Ingredient Review - Propylene Glycol

skincare ingredient list
Propylene Glycol can be found in personal care products and food. It is an ingredient I chose to avoid because of the links to skin irritation and contact dermatitis. I am fully aware that any ingredient, natural or synthetic, has the potential to cause a reaction. It will depend on how our individual bodies react and the quantity applied. As someone who suffers with eczema, I make it my mission to avoid certain ingredients because I have to do what is right for my skin. Others may avoid Propylene Glycol because it is a product of the petrochemical industry and we have to consider it is an industry which is unsustainable and polluting the environment. 

Propylene Glycol comes in more than one formulation, industrial and pharmaceutical and because of this it has various uses. A quick Google search will bring up some scary claims and a connection to antifreeze. Propylene Glycol is commonly used in engine coolants and antifreeze solutions, however it is used as a safer replacement to ethylene glycol which is toxic and dangerous. Whilst there may be scaremongering tactics circulating the internet, I am still not comfortable knowing Propylene Glycol is used commercially to defrost airplanes. What benefit could that possibly offer my skin?

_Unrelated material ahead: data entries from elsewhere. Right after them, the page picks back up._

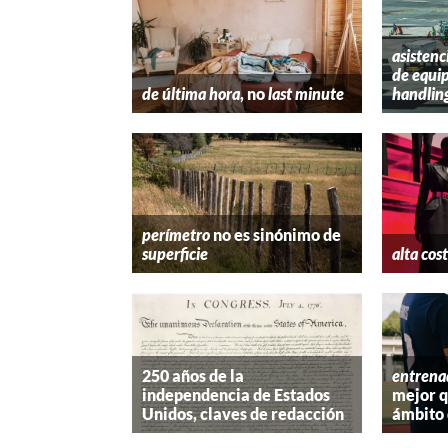
asistenc
de equip
de última hora
, no
last minute
handlin
perímetro
no es sinónimo de
superficie
alta cos
250 años de la
entrena
independencia de Estados
mejor 
Unidos, claves de redacción
ámbito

When it comes to skincare, propylene glycol is used as a moisturising agent (aka humectant) and it is a cheap filler ingredient. One natural alternative is glycerine which can be sourced from soya bean or coconut but it may also be derived from animals or synthetically produced. My research leads me to believe that glycerin is a more effective humectant than propylene glycol so that supports my decision to avoid it. There is another natural alternative called Propanediol Glycol (Chemical name: Propan-1,3-diol) which is derived from vegetable sources (corn) making it more eco-friendly in comparison to Propylene Glycol. It does have EcoCert approval and is considered safe for cosmetics and food.

The quantity of propylene glycol in cosmetic products is small and it is not considered a risk. However, I look at the bigger picture and mainstream products contain a cocktail of undesirable ingredients which from my perspective increases the risk of allergic reactions. My skin responds better to natural ingredients and that gives me justification to continue using skincare which is considered natural, green and clean.

What are your thoughts and feeling about the use of Propylene Glycol in cosmetics/skincare and food?